What needs to be done >>
From the data below, set down exactly the lines between the one holding "POTWIERDZAM, ŻE MAM UKOŃCZONE 18" and the one holding "grupa szuka pani", inclusive, and no others.

Source material >>
*** Block opens ***

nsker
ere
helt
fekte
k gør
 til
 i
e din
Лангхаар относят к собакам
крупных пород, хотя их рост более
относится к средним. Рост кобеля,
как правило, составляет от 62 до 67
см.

*** Block closes ***
*** Block opens ***

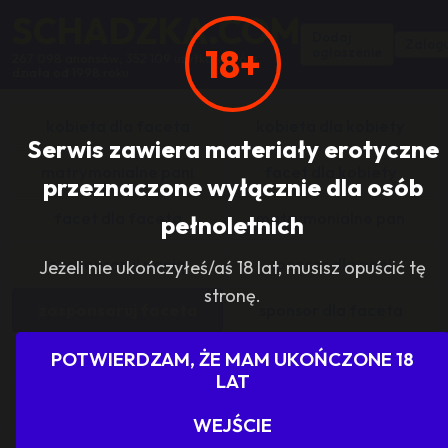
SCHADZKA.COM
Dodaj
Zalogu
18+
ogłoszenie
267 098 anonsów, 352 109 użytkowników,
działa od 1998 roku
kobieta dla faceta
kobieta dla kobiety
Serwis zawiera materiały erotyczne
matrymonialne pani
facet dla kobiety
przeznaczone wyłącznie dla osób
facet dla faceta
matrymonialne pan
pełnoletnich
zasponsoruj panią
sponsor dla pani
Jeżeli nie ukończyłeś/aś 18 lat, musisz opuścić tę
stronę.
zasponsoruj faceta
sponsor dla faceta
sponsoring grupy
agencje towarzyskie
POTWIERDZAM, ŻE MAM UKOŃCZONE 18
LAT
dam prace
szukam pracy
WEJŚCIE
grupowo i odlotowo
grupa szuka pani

*** Block closes ***
*** Block opens ***

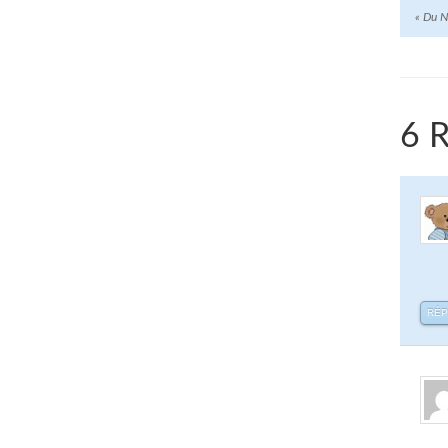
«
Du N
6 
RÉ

*** Block closes ***

Your response >>
POTWIERDZAM, ŻE MAM UKOŃCZONE 18
LAT
dam prace
szukam pracy
WEJŚCIE
grupowo i odlotowo
grupa szuka pani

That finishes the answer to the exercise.